= EXERCISE DIRECTIONS =
Retype each of the entries below exactly as written.

---- SOURCE MATERIAL

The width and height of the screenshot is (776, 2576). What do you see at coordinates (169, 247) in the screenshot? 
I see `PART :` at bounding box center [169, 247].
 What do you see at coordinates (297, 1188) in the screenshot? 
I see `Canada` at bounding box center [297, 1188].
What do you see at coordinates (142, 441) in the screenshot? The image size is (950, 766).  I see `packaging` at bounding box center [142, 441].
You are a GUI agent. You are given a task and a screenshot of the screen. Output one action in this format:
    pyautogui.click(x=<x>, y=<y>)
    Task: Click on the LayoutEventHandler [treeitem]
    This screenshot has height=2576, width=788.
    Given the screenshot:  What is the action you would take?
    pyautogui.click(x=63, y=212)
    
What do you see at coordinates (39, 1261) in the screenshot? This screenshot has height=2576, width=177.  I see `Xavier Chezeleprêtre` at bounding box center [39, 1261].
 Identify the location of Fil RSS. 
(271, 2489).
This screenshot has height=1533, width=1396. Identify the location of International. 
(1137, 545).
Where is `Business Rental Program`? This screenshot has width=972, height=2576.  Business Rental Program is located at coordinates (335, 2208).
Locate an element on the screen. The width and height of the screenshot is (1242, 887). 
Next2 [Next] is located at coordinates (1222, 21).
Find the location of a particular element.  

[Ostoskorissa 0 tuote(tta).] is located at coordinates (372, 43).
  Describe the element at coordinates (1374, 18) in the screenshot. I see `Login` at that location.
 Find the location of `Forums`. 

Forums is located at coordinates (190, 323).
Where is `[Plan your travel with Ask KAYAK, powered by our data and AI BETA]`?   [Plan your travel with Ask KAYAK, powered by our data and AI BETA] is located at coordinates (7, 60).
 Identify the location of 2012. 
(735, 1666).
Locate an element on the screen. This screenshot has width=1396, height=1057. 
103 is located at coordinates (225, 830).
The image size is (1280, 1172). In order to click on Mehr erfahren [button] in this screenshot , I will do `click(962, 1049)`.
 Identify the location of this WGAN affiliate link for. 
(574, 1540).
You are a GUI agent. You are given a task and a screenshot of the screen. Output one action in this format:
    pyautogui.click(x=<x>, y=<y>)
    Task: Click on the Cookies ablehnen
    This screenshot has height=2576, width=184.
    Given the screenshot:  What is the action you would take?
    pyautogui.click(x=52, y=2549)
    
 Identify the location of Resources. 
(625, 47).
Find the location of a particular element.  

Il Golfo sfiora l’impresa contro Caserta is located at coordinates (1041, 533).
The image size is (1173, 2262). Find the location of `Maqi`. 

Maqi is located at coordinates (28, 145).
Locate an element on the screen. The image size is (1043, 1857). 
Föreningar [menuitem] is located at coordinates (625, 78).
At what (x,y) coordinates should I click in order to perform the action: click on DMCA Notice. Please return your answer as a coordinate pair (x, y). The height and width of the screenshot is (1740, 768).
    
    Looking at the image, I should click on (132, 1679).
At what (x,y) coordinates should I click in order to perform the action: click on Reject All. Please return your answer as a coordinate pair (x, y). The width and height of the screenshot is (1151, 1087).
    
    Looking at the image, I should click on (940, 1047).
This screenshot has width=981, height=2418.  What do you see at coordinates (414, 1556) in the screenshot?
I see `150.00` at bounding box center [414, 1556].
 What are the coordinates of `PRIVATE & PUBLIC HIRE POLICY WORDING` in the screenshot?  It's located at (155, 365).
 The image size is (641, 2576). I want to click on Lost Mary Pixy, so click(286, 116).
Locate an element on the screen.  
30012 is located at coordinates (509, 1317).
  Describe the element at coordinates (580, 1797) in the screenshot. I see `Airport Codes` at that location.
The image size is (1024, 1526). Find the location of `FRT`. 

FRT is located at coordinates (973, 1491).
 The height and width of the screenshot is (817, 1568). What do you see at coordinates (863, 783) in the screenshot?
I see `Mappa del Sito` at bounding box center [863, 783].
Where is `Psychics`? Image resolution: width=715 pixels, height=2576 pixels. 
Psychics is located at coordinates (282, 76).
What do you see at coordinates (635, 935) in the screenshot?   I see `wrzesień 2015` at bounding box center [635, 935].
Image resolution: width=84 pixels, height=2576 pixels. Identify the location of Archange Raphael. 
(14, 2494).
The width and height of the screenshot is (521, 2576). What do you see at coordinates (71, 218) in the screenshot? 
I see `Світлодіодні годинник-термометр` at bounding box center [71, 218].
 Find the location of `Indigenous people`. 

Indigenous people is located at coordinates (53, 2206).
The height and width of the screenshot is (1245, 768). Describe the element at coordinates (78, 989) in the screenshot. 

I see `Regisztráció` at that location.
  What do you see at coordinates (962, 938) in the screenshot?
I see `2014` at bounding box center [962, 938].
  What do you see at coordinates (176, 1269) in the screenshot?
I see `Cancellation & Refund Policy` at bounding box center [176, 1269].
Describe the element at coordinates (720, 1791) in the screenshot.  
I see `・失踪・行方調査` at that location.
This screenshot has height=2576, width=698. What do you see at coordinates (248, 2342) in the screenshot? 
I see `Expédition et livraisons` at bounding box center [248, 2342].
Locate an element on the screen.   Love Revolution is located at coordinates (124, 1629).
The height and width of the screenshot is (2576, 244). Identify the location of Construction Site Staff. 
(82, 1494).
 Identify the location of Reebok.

--------

= ANSWER SPACE =
The width and height of the screenshot is (776, 2576). What do you see at coordinates (169, 247) in the screenshot? 
I see `PART :` at bounding box center [169, 247].
 What do you see at coordinates (297, 1188) in the screenshot? 
I see `Canada` at bounding box center [297, 1188].
What do you see at coordinates (142, 441) in the screenshot? The image size is (950, 766).  I see `packaging` at bounding box center [142, 441].
You are a GUI agent. You are given a task and a screenshot of the screen. Output one action in this format:
    pyautogui.click(x=<x>, y=<y>)
    Task: Click on the LayoutEventHandler [treeitem]
    This screenshot has height=2576, width=788.
    Given the screenshot:  What is the action you would take?
    pyautogui.click(x=63, y=212)
    
What do you see at coordinates (39, 1261) in the screenshot? This screenshot has height=2576, width=177.  I see `Xavier Chezeleprêtre` at bounding box center [39, 1261].
 Identify the location of Fil RSS. 
(271, 2489).
This screenshot has height=1533, width=1396. Identify the location of International. 
(1137, 545).
Where is `Business Rental Program`? This screenshot has width=972, height=2576.  Business Rental Program is located at coordinates (335, 2208).
Locate an element on the screen. The width and height of the screenshot is (1242, 887). 
Next2 [Next] is located at coordinates (1222, 21).
Find the location of a particular element.  

[Ostoskorissa 0 tuote(tta).] is located at coordinates (372, 43).
  Describe the element at coordinates (1374, 18) in the screenshot. I see `Login` at that location.
 Find the location of `Forums`. 

Forums is located at coordinates (190, 323).
Where is `[Plan your travel with Ask KAYAK, powered by our data and AI BETA]`?   [Plan your travel with Ask KAYAK, powered by our data and AI BETA] is located at coordinates (7, 60).
 Identify the location of 2012. 
(735, 1666).
Locate an element on the screen. This screenshot has width=1396, height=1057. 
103 is located at coordinates (225, 830).
The image size is (1280, 1172). In order to click on Mehr erfahren [button] in this screenshot , I will do `click(962, 1049)`.
 Identify the location of this WGAN affiliate link for. 
(574, 1540).
You are a GUI agent. You are given a task and a screenshot of the screen. Output one action in this format:
    pyautogui.click(x=<x>, y=<y>)
    Task: Click on the Cookies ablehnen
    This screenshot has height=2576, width=184.
    Given the screenshot:  What is the action you would take?
    pyautogui.click(x=52, y=2549)
    
 Identify the location of Resources. 
(625, 47).
Find the location of a particular element.  

Il Golfo sfiora l’impresa contro Caserta is located at coordinates (1041, 533).
The image size is (1173, 2262). Find the location of `Maqi`. 

Maqi is located at coordinates (28, 145).
Locate an element on the screen. The image size is (1043, 1857). 
Föreningar [menuitem] is located at coordinates (625, 78).
At what (x,y) coordinates should I click in order to perform the action: click on DMCA Notice. Please return your answer as a coordinate pair (x, y). The height and width of the screenshot is (1740, 768).
    
    Looking at the image, I should click on (132, 1679).
At what (x,y) coordinates should I click in order to perform the action: click on Reject All. Please return your answer as a coordinate pair (x, y). The width and height of the screenshot is (1151, 1087).
    
    Looking at the image, I should click on (940, 1047).
This screenshot has width=981, height=2418.  What do you see at coordinates (414, 1556) in the screenshot?
I see `150.00` at bounding box center [414, 1556].
 What are the coordinates of `PRIVATE & PUBLIC HIRE POLICY WORDING` in the screenshot?  It's located at (155, 365).
 The image size is (641, 2576). I want to click on Lost Mary Pixy, so click(286, 116).
Locate an element on the screen.  
30012 is located at coordinates (509, 1317).
  Describe the element at coordinates (580, 1797) in the screenshot. I see `Airport Codes` at that location.
The image size is (1024, 1526). Find the location of `FRT`. 

FRT is located at coordinates (973, 1491).
 The height and width of the screenshot is (817, 1568). What do you see at coordinates (863, 783) in the screenshot?
I see `Mappa del Sito` at bounding box center [863, 783].
Where is `Psychics`? Image resolution: width=715 pixels, height=2576 pixels. 
Psychics is located at coordinates (282, 76).
What do you see at coordinates (635, 935) in the screenshot?   I see `wrzesień 2015` at bounding box center [635, 935].
Image resolution: width=84 pixels, height=2576 pixels. Identify the location of Archange Raphael. 
(14, 2494).
The width and height of the screenshot is (521, 2576). What do you see at coordinates (71, 218) in the screenshot? 
I see `Світлодіодні годинник-термометр` at bounding box center [71, 218].
 Find the location of `Indigenous people`. 

Indigenous people is located at coordinates (53, 2206).
The height and width of the screenshot is (1245, 768). Describe the element at coordinates (78, 989) in the screenshot. 

I see `Regisztráció` at that location.
  What do you see at coordinates (962, 938) in the screenshot?
I see `2014` at bounding box center [962, 938].
  What do you see at coordinates (176, 1269) in the screenshot?
I see `Cancellation & Refund Policy` at bounding box center [176, 1269].
Describe the element at coordinates (720, 1791) in the screenshot.  
I see `・失踪・行方調査` at that location.
This screenshot has height=2576, width=698. What do you see at coordinates (248, 2342) in the screenshot? 
I see `Expédition et livraisons` at bounding box center [248, 2342].
Locate an element on the screen.   Love Revolution is located at coordinates (124, 1629).
The height and width of the screenshot is (2576, 244). Identify the location of Construction Site Staff. 
(82, 1494).
 Identify the location of Reebok.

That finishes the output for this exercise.